In particolare, nei mercati azionari, dove continuiamo a concentrare la parte principale della nostra analisi, diversi segnali ci inducono a non escludere l’avvicinarsi della fase di passaggio dall’espansione al rallentamento economico, con utili aziendali “di picco” che gli investitori saranno disposti a pagare sempre meno. In pratica un “ri-prezzamento” delle asset class, che ci induce a non investire nella parte piu “cara” dei mercati, ed a cercare opportunità di investimento in società sostenute dai fondamentali: generazione di cassa, generazione di utili e dividendo sostenibile.
In ottobre abbiamo deciso di ridurre ulteriormente il profilo di rischio del portafoglio.
Abbiamo abbassato la componente azionaria dal 15% delle prime sedute del mese al 2% delle ultime, pur con un allungamento “tattico” nella parte centrale. Questo movimento è avvenuto attraverso la “copertura” di tutte le posizioni azionarie con i futures sugli indici di riferimento e con l’azzeramento dell’esposizione al Giappone.
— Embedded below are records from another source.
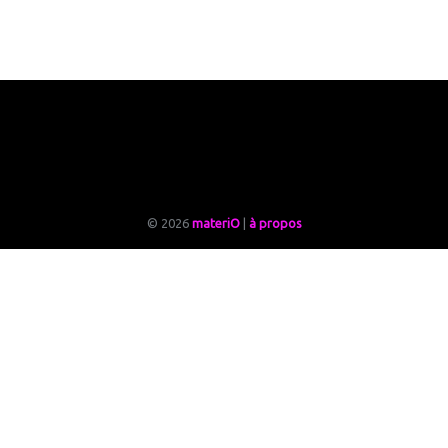
© 2026
materiO
|
à propos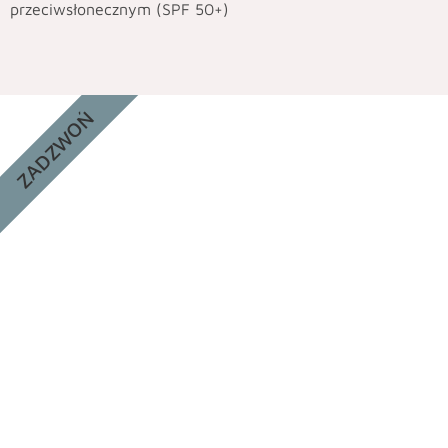
przeciwsłonecznym (SPF 50+)
ZADZWOŃ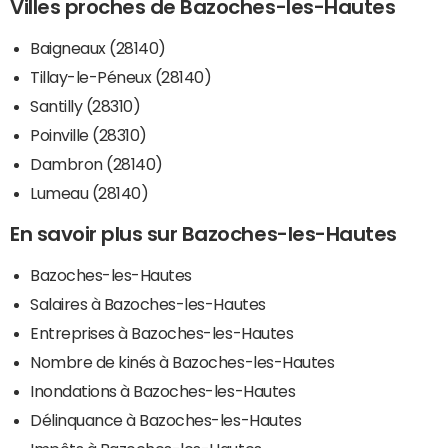
Villes proches de Bazoches-les-Hautes
Baigneaux (28140)
Tillay-le-Péneux (28140)
Santilly (28310)
Poinville (28310)
Dambron (28140)
Lumeau (28140)
En savoir plus sur Bazoches-les-Hautes
Bazoches-les-Hautes
Salaires à Bazoches-les-Hautes
Entreprises à Bazoches-les-Hautes
Nombre de kinés à Bazoches-les-Hautes
Inondations à Bazoches-les-Hautes
Délinquance à Bazoches-les-Hautes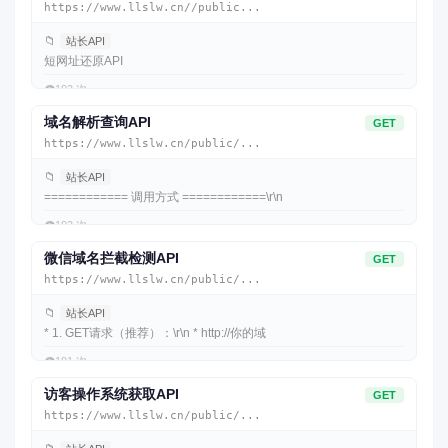
https://www.llslw.cn//public...
📁
站长API
短网址还原API
👁️
193 次
域名解析查询API
GET
https://www.llslw.cn/public/...
📁
站长API
============ 调用方式 ============\r\n
👁️
193 次
微信域名拦截检测API
GET
https://www.llslw.cn/public/...
📁
站长API
* 1. GET请求（推荐）：\r\n * http://你的域
👁️
191 次
访客操作系统获取API
GET
https://www.llslw.cn/public/...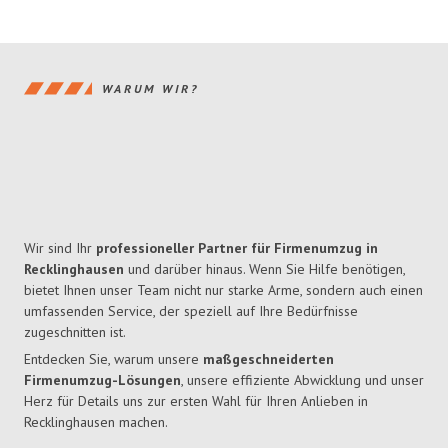
WARUM WIR?
Wir sind Ihr
professioneller Partner für Firmenumzug in
Recklinghausen
und darüber hinaus. Wenn Sie Hilfe benötigen,
bietet Ihnen unser Team nicht nur starke Arme, sondern auch einen
umfassenden Service, der speziell auf Ihre Bedürfnisse
zugeschnitten ist.
Entdecken Sie, warum unsere
maßgeschneiderten
Firmenumzug-Lösungen
, unsere effiziente Abwicklung und unser
Herz für Details uns zur ersten Wahl für Ihren Anlieben in
Recklinghausen machen.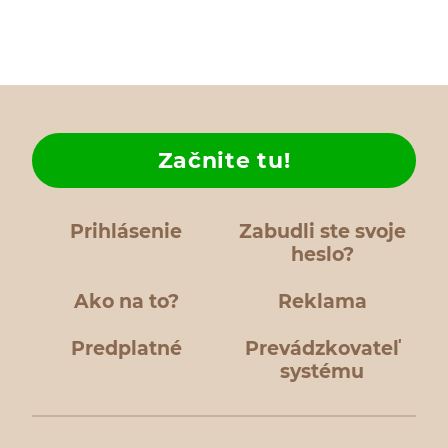
Začnite tu!
Prihlásenie
Zabudli ste svoje
heslo?
Ako na to?
Reklama
Predplatné
Prevádzkovateľ
systému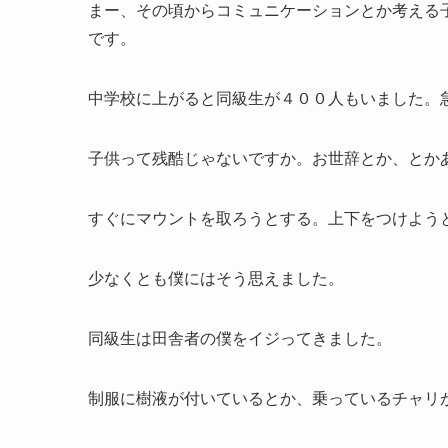
まー、その頃からコミュニケーションとか考える
です。
中学校に上がると同級生が４００人もいました。
子供って残酷じゃないですか。お世辞とか、とか
すぐにマウントを取ろうとする。上下をつけよう
少なくとも僕にはそう思えました。
同級生は田舎者の僕をイジってきました。
制服に樹液が付いているとか、乗っているチャリ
Unica eccezione: la posizione sul mercato cinese, aperta a fine settembre, che abbiamo mantenuto puntando ad un miglioramento del quadro generale in grado di sostenere i livelli degli indici dopo la forte correzione degli ultimi mesi. In pratica nel portafoglio azionario continuiamo a lavorare prevalentemente sulla performance relativa dei nostri investimenti rispetto ai loro mercati di riferimento.
Nella componente obbligazionaria abbiamo azzerato la posizione “corta” sul treasury USA a 10 anni e quella sul debito subordinato delle banche europee, mantenendo l’investimento su obbligazioni corporate Investment Grade a tasso variabile in dollari, su governativi dei paesi emergenti in valute “forti” (non in valuta locale) ed il “corto” sui governativi tedeschi a 10 anni. Con questa struttura dell’allocazione nel reddito fisso, e considerando la componente di obbligazioni governative a breve termine, la duration del portafoglio obbligazionario non “money market” si attesta a -1,7 anni e la duration complessiva del fondo è prossima allo zero.
Abbiamo eliminato parte delle coperture sul dollaro mantenendo la diversificazione rispetto all’euro nell’intorno del 20%.
Iniziamo il mese di novembre con una performance del portafoglio modello non positiva che peraltro, se inquadrata nel contesto di mercato che ha caratterizzato il 2018, ci induce a guardare alla parte finale dell’anno con la consapevolezza di avere costruito un portafoglio in cui le fonti di rischio hanno ampio spazio per essere incrementate con l’obiettivo, immutato rispetto alle nostre intenzioni originarie, di generare una performance positiva coerente con un profilo di rischio moderato.
Su questa base assumiamo un approccio meno difensivo, eliminando le coperture su tutte le posizioni azionarie europee, incrementando gli investimenti azionari nell’area e riducendo l’esposizione al dollaro: non sottovalutiamo la complessità della fase di mercato in cui stiamo operando, ma riteniamo che in alcune aree si stiano presentando delle interessanti opportunità di investimento.